Scheme 13 Michael addition of cyclic 1,3-carbonyl compounds to β,γ-unsaturated α-ketoesters and α,β-unsaturated trifluoromethyl ketones.

3.2 Mannich reaction

In addition to the above Michael addition examples, Lu and co-workers realized a highly enantioselective Mannich reaction of α-fluoro-β-ketoesters to N-Boc imines using a L-tryptophan-derived thiourea catalyst 10 (Scheme 14).²⁶ Notably, some of the screened Cinchona alkaloids-based organocatalysts gave much poorer results in this reaction. When both R¹ and R² substituents of the two reactants were aryl groups, excellent yields and ees, and moderate to excellent dr values were generally obtained, irrespective of the substitution type of the aryl groups. Poor dr values were observed when R¹ was an alkyl group, with the exception of the bulky t-Bu group, while excellent yields and ees were still obtained. As for the more challenging alkyl imine substrates, this system gave a better result than previously reported systems for this type of reaction using Cinchona alkaloids-based organocatalysts,²⁷ although 100 mol% loading of the catalyst was still required. Moreover, when alkyl N-tosylimines were used, the loading amount of the catalyst could still be reduced to 10 mol% with good results. Notably, in addition to α-fluoro-β-ketoesters, three other β-ketoesters and two malonates were also tested as nucleophiles in this system and comparably good results were obtained.

Scheme 14 Mannich reaction of α-fluoro-β-ketoesters to N-Boc imines.

As for the mechanism, the authors proposed a plausible explanation for the stereochemical outcome of the reaction, which was built on density functional theory (DFT) calculations.
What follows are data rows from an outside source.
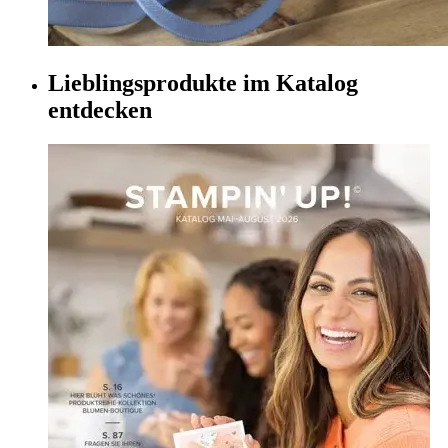
Lieblingsprodukte im Katalog
entdecken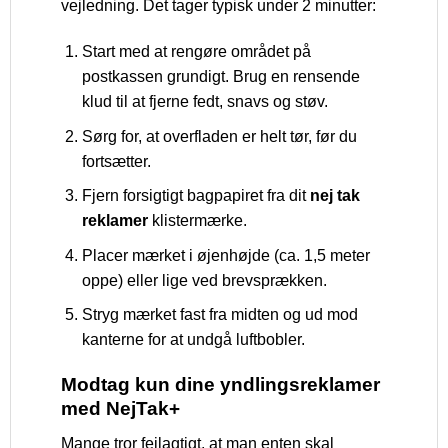
vejledning. Det tager typisk under 2 minutter:
Start med at rengøre området på
postkassen grundigt. Brug en rensende
klud til at fjerne fedt, snavs og støv.
Sørg for, at overfladen er helt tør, før du
fortsætter.
Fjern forsigtigt bagpapiret fra dit
nej tak
reklamer
klistermærke.
Placer mærket i øjenhøjde (ca. 1,5 meter
oppe) eller lige ved brevsprækken.
Stryg mærket fast fra midten og ud mod
kanterne for at undgå luftbobler.
Modtag kun dine yndlingsreklamer
med NejTak+
Mange tror fejlagtigt, at man enten skal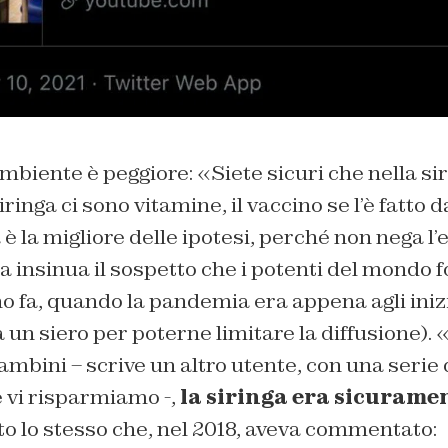
mbiente è peggiore: «Siete sicuri che nella siri
iringa ci sono vitamine, il vaccino se l’è fatto
è la migliore delle ipotesi, perché non nega l’e
 insinua il sospetto che i potenti del mondo f
o fa, quando la pandemia era appena agli iniz
 un siero per poterne limitare la diffusione).
ambini – scrive un altro utente, con una serie d
vi risparmiamo -,
la siringa era sicurame
o lo stesso che, nel 2018, aveva commentato:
It was proposed that the protonated tertiary amine in the catalyst activated the imine, while the indole NH and the thiourea directed the ketoenolate (formed by deprotonation by the tertiary amine), all through hydrogen-bonding interactions. In addition, the utility of this reaction was also illustrated by facile conversions of one of the typical products in two or three steps to three other compounds such as α-fluoro-β-lactam, α-fluoro-β-amino acid and α-fluoro-β-lactone.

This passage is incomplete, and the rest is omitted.